Making a connection when dating online all rides on that first online dating message, and that creates a sense of pressure – pressure that makes you question how to send that first message, what your interests are, what you want the tone to be, how much information you should give away, etc. Match is here to give you some online dating tips when it comes to setting up a comfortable conversation via that first message online to a girl or anyone else you’re interested in getting to know.

  • Just send it!
    The first piece of advice would be, well… to send a message! Don’t worry about whether the guy or the girl should send the first message, as these heteronormative boundaries are being broken down (thankfully) anyway these days. The time you spend worrying about why they haven’t messaged (“Are they at work?” “Do they even like me?” “Are they even interested?”) is time wasted without getting to know this interesting person.

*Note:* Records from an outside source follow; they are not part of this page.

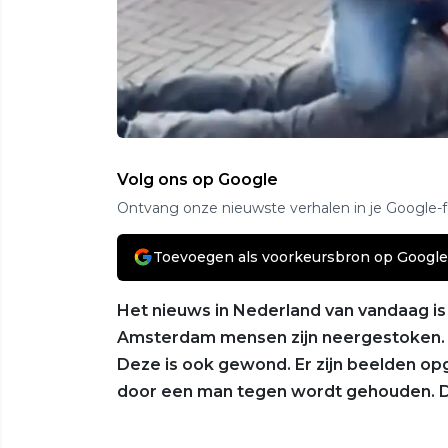
Volg ons op Google
Ontvang onze nieuwste verhalen in je Google-
Toevoegen als voorkeursbron op Google
Het nieuws in Nederland van vandaag is 
Amsterdam mensen zijn neergestoken. 
Deze is ook gewond. Er zijn beelden o
door een man tegen wordt gehouden. Da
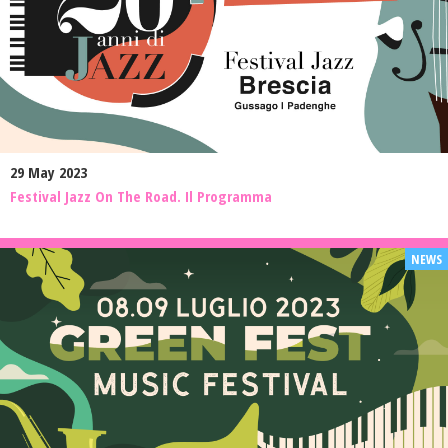
29 May 2023
Festival Jazz On The Road. Il Programma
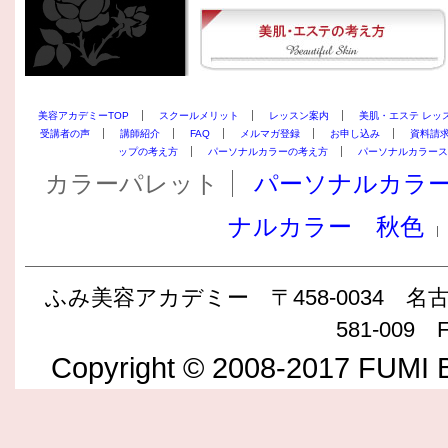
美容アカデミーTOP
スクールメリット
レッスン案内
美肌・エステ レッ
受講者の声
講師紹介
FAQ
メルマガ登録
お申し込み
資料請
ップの考え方
パーソナルカラーの考え方
パーソナルカラース
カラーパレット
パーソナルカラ
ナルカラー 秋色
ふみ美容アカデミー 〒458-0034 名古屋
581-009 F
Copyright © 2008-2017 FUMI B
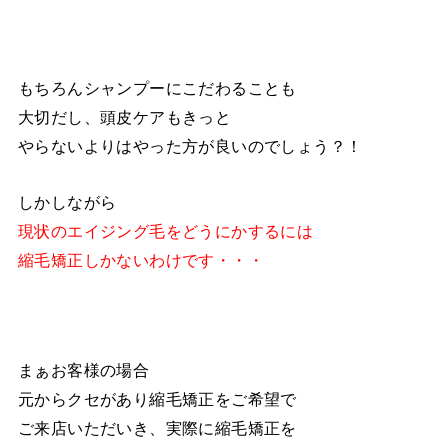
もちろんシャンプーにこだわることも
大切だし、頭皮ケアもきっと
やらないよりはやった方が良いのでしょう？！
しかしながら
現状のエイジング毛をどうにかするには
縮毛矯正しかないわけです・・・
まぁお客様の場合
元からクセがあり縮毛矯正をご希望で
ご来店いただいき、実際に縮毛矯正を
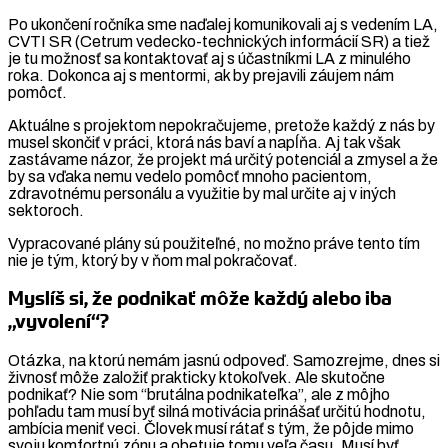
Po ukončení ročníka sme naďalej komunikovali aj s vedením LA,
CVTI SR (Cetrum vedecko-technických informácií SR) a tiež
je tu možnosť sa kontaktovať aj s účastníkmi LA z minulého
roka. Dokonca aj s mentormi, ak by prejavili záujem nám
pomôcť.
Aktuálne s projektom nepokračujeme, pretože každý z nás by
musel skončiť v práci, ktorá nás baví a napĺňa. Aj tak však
zastávame názor, že projekt má určitý potenciál a zmysel a že
by sa vďaka nemu vedelo pomôcť mnoho pacientom,
zdravotnému personálu a využitie by mal určite aj v iných
sektoroch.
Vypracované plány sú použiteľné, no možno práve tento tím
nie je tým, ktorý by v ňom mal pokračovať.
Myslíš si, že podnikať môže každý alebo iba
„vyvolení“?
Otázka, na ktorú nemám jasnú odpoveď. Samozrejme, dnes si
živnosť môže založiť prakticky ktokoľvek. Ale skutočne
podnikať? Nie som “brutálna podnikateľka”, ale z môjho
pohľadu tam musí byť silná motivácia prinášať určitú hodnotu,
ambícia meniť veci. Človek musí rátať s tým, že pôjde mimo
svoju komfortnú zónu a obetuje tomu veľa času. Musí byť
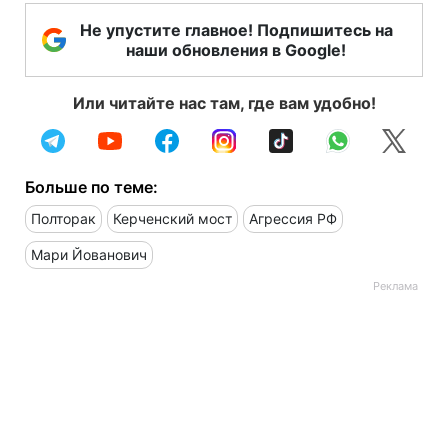
Не упустите главное! Подпишитесь на
наши обновления в Google!
Или читайте нас там, где вам удобно!
Больше по теме:
Полторак
Керченский мост
Агрессия РФ
Мари Йованович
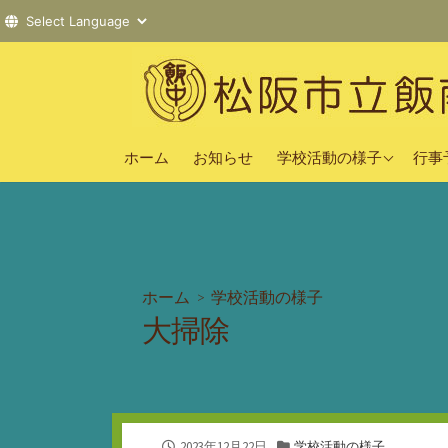
コ
ン
テ
ン
2025年度
ツ
ホーム
お知らせ
学校活動の様子
行事
へ
2024年度
ス
2023年度
キ
ッ
プ
ホーム
>
学校活動の様子
大掃除
公
カ
2023年12月22日
学校活動の様子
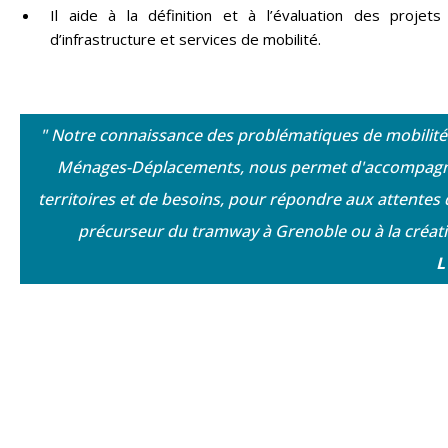
Il aide à la définition et à l’évaluation des projets
d’infrastructure et services de mobilité.
" Notre connaissance des problématiques de mobilité 
Ménages-Déplacements, nous permet d'accompagner le
territoires et de besoins, pour répondre aux attente
précurseur du tramway à Grenoble ou à la créat
L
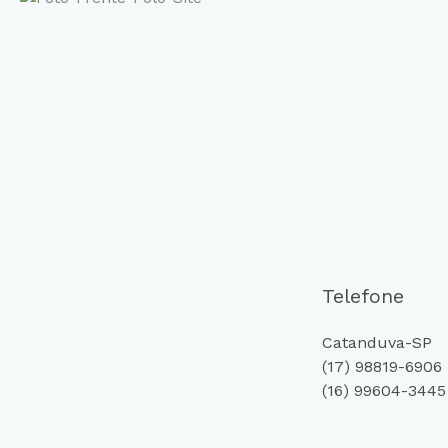
Telefone
Catanduva-SP
(17) 98819-6906
(16) 99604-3445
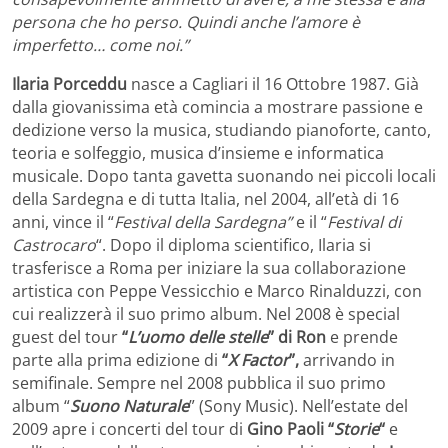
persona che ho perso. Quindi anche l’amore è
imperfetto… come noi.”
Ilaria Porceddu
nasce a Cagliari il 16 Ottobre 1987. Già
dalla giovanissima età comincia a mostrare passione e
dedizione verso la musica, studiando pianoforte, canto,
teoria e solfeggio, musica d’insieme e informatica
musicale. Dopo tanta gavetta suonando nei piccoli locali
della Sardegna e di tutta Italia, nel 2004, all’età di 16
anni, vince il “
Festival della Sardegna”
e il “
Festival di
Castrocaro
“. Dopo il diploma scientifico, Ilaria si
trasferisce a Roma per iniziare la sua collaborazione
artistica con Peppe Vessicchio e Marco Rinalduzzi, con
cui realizzerà il suo primo album. Nel 2008 è special
guest del tour
“
L’uomo delle stelle
” di Ron
e prende
parte alla prima edizione di
“
X Factor
”,
arrivando in
semifinale. Sempre nel 2008 pubblica il suo primo
album “
Suono Naturale
” (Sony Music). Nell’estate del
2009 apre i concerti del tour di
Gino Paoli “
Storie
“
e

  • K.I.S.S. (keep it simple, stupid)
    Secondly, don’t overcomplicate this first message. Try starting with a simple “how are you?” or “how was your day?”. You needn’t worry about the first message being boring or making you seem boring – you will add the spice later. Sending a message on its own proves that you’re interested, and, oftentimes, something ornate or abstract can be hard to read when you don’t know the person’s natural tone, humour or way of speaking.
  • Interests
    Many people start a conversation by asking people what they do for work. We suggest saving that for a little later. Asking someone about their personal interests can be a great way to start and can lead to asking about whether these interests present in their work later. People spend a lot of time talking business while at work, so a date or romantic conversation can feel more personal and interesting when there is a boundary between work and play. Here are some of the best topics to ask about, and even better is that Match shows our singles’ interests on their profiles, giving you a great foundation to start with.

    • Music
      We all like music, or at least most of us do. Ask your date about their favourite artist, how old they were when they discovered them, if they’ve ever seen them live in concert and other similar questions. Also, it’s worth sharing your own opinion on that artist, and if you don’t have one, ask them for the top three songs they would recommend.
    • TV shows
      With streaming platforms becoming more and more popular, many people are saying that we are living in the golden era of television. Ask them what they are streaming on Netflix, and if your interests match up (no pun intended), then you’ll know that there is hope for watching some shows together in the future if things go well.
    • Exercise
      If you’re a fitness fanatic, it’s worth asking what the other person does to work out or get fresh air. The only caution with this one is to not be too flirtatious too early on, as it may come across that you are only interested in their figure. Establish that you are asking about if and why they enjoy exercising for their mental health and other benefits. A tiny bit of flirting might not go amiss, but just keep it subtle and minimal for the first few days of conversation.
    • Fashion
      Does the person seem to have a great style? If so, ask them where they shop or where they get their sense of style from, which movies and shows have inspired them, if they are into fashion photography, what they think is the most fashionable city, etc. Personal style says a lot about somebody, and it isn’t only skin deep. Perhaps they are a vintage aficionado or a sneakerhead. Music, film and fashion are often interlaced, so asking about personal style influences can lead to many other conversations.
  • Work
    Once you two have established a sense of each other’s interests, it’s a great time to talk about work. Ask them about their dream job and how that relates to what they are currently doing. This can give you a sense of their ambitions and where they see themselves going in the future. If you feel that you are on a similar track, then it’s definitely worth going on a date to talk about how you both manage your professional and social lives and how you plan for your goals. Ambition is a very attractive quality, and a shared goal or sense for goal-making can really bind two people together.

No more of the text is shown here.